ESP32-CAM Image Classification using Machine Learning

This tutorial covers how to implement an ESP32-CAM Image classification system using Machine Learning. The ESP32-CAM has the capability to acquire video and images, we will use this capability to classify images using machine learning. Mixing the ESP32-CAM vision capability with cloud machine learning, in this tutorial, we will bring the power of the computer vision to a tiny device.

Machine Learning image classification is the task of extracting information from an image using a trained model.

In order to classify an image, the ESP32-CAM will connect to a cloud machine learning platform named Clarifai.com (you can create an account for free).

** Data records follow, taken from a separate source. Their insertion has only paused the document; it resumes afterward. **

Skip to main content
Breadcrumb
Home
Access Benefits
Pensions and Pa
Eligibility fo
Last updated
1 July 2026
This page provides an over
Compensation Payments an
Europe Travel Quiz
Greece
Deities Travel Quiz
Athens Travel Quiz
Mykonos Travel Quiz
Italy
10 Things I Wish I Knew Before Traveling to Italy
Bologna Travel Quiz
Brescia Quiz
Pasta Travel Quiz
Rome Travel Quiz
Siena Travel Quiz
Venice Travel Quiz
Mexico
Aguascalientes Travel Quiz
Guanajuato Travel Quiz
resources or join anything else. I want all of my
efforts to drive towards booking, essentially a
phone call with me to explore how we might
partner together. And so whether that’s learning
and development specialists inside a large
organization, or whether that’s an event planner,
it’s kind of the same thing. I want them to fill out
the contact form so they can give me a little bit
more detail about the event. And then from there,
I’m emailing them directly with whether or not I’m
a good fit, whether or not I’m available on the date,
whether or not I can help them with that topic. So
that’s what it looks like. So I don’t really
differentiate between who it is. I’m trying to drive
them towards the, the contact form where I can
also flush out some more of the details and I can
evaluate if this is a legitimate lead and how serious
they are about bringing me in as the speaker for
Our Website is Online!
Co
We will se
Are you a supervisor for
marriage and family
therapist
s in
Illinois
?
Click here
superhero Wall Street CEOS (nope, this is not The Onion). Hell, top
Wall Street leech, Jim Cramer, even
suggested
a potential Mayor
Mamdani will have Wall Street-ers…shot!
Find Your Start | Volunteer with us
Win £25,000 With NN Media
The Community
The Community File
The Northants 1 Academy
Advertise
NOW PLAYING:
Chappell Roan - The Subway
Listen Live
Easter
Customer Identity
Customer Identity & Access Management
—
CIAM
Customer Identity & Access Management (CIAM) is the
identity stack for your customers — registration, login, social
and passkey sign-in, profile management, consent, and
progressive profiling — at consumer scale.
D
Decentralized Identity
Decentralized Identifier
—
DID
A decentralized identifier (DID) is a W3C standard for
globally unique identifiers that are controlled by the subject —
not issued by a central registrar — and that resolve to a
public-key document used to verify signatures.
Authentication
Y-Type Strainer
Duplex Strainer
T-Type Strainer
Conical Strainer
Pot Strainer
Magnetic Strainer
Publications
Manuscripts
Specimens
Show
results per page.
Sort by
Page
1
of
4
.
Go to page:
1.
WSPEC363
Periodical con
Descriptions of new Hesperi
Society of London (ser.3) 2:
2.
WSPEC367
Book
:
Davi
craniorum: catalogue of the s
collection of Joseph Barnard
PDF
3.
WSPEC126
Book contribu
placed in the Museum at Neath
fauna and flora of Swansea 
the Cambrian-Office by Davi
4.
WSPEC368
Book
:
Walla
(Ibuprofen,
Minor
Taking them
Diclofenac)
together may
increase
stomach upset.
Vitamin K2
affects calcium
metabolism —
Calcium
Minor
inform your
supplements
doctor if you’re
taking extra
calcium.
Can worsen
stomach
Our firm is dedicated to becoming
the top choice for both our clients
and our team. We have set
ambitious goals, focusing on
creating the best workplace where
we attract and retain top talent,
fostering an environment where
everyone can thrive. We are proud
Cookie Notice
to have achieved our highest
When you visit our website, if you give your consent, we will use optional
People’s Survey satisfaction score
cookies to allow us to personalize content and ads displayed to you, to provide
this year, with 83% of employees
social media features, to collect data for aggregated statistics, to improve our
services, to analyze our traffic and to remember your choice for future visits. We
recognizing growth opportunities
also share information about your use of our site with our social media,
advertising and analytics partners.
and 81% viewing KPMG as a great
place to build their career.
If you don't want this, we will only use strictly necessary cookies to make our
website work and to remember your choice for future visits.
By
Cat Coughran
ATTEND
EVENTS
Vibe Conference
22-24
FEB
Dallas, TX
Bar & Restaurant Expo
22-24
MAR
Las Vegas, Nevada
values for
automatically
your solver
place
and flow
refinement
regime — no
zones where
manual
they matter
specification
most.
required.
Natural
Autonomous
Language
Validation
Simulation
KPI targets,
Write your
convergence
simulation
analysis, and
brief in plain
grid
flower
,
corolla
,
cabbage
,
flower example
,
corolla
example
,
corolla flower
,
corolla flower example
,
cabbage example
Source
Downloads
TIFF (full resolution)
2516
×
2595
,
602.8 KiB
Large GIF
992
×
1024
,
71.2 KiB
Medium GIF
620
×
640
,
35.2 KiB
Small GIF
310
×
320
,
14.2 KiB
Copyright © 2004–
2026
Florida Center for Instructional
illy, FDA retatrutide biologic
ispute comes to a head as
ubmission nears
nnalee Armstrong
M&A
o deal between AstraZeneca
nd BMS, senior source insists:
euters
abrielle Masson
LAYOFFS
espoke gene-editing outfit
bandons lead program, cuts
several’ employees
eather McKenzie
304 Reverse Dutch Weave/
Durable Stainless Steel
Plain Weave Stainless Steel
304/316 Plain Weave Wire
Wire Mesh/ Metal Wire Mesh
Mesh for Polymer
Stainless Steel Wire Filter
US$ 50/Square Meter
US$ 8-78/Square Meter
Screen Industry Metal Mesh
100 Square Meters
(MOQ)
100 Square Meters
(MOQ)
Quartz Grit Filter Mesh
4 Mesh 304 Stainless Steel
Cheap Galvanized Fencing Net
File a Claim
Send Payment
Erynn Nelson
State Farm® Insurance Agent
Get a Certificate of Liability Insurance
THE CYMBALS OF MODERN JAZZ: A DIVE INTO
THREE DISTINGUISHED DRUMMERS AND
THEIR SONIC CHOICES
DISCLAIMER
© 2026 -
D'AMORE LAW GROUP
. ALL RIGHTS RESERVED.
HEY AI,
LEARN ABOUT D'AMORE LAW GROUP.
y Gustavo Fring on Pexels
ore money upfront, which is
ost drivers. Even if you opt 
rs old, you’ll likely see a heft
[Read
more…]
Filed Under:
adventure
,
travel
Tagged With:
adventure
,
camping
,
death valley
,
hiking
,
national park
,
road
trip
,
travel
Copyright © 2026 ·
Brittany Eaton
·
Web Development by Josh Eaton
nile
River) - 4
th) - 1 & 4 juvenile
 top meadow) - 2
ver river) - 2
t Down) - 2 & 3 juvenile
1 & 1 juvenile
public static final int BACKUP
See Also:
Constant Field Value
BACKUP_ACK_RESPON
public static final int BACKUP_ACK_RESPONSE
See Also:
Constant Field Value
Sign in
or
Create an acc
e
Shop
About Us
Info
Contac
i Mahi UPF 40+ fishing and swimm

How the ESP32-CAM Image classification works

These are the setps to:

  1. Acquire images using ESP32-CAM
  2. Encode the image in base64
  3. Invoke an API exposed by the machine learning cloud platform, sending the image acquired by the ESP32
  4. Parse the response and extract the information

The advantage of this method is that it is not necessary to train a model to classify the images by ourselves, but the ESP32-CAM uses a pre-trained model built by Clarifai. This machine learning model is capable to identify and classify more than 10,000 concepts. From the images captured by the ESP32-CAM, applying image recognition, it is possible to extract information such as:

  • if there is a person or not
  • indoor or outdoor
  • objects
  • moods

and much more. Image recognition is an important branch of computer vision.

If this is the first time you use ESP32-CAM, you should read how to stream video using ESP32-CAM. In this article the ESP32-CAM uses an external machine learning system to classify images. If you want to run directly the machine learning engine on your device, you have to read how to use Tensorflow lite with ESP32.

Let’s start!

Initializing the ESP32-CAM

The first step is initializing the ESP32-CAM. This tutorial uses PlatformIO as IDE, but you can use other IDEs if you like.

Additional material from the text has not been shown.